**To do**
Search the entries below for the word "Mayor" and copy each line that has it.

Records excerpted from a collection
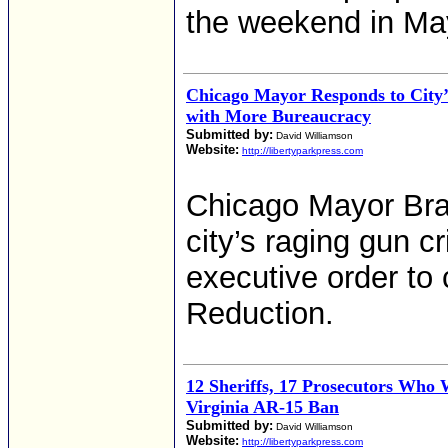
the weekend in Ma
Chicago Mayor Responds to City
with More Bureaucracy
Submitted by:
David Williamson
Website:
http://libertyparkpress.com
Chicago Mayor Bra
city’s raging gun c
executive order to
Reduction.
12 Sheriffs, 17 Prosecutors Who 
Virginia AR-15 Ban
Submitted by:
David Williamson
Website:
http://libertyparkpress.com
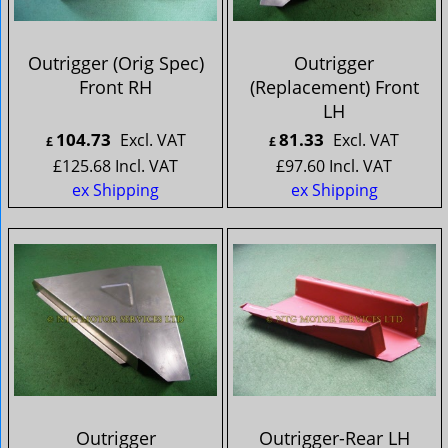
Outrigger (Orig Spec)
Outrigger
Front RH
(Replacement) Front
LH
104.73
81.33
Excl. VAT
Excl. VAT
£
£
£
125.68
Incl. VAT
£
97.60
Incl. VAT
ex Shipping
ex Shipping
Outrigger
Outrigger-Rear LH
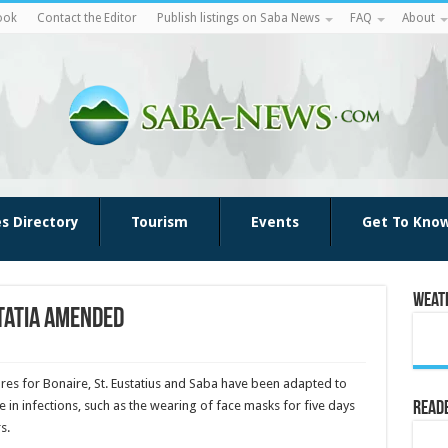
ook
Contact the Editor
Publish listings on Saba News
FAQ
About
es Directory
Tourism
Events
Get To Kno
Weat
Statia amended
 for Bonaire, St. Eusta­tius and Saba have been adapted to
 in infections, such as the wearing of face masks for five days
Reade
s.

**Exercise answer**
Chicago Mayor Responds to City
Chicago Mayor Bra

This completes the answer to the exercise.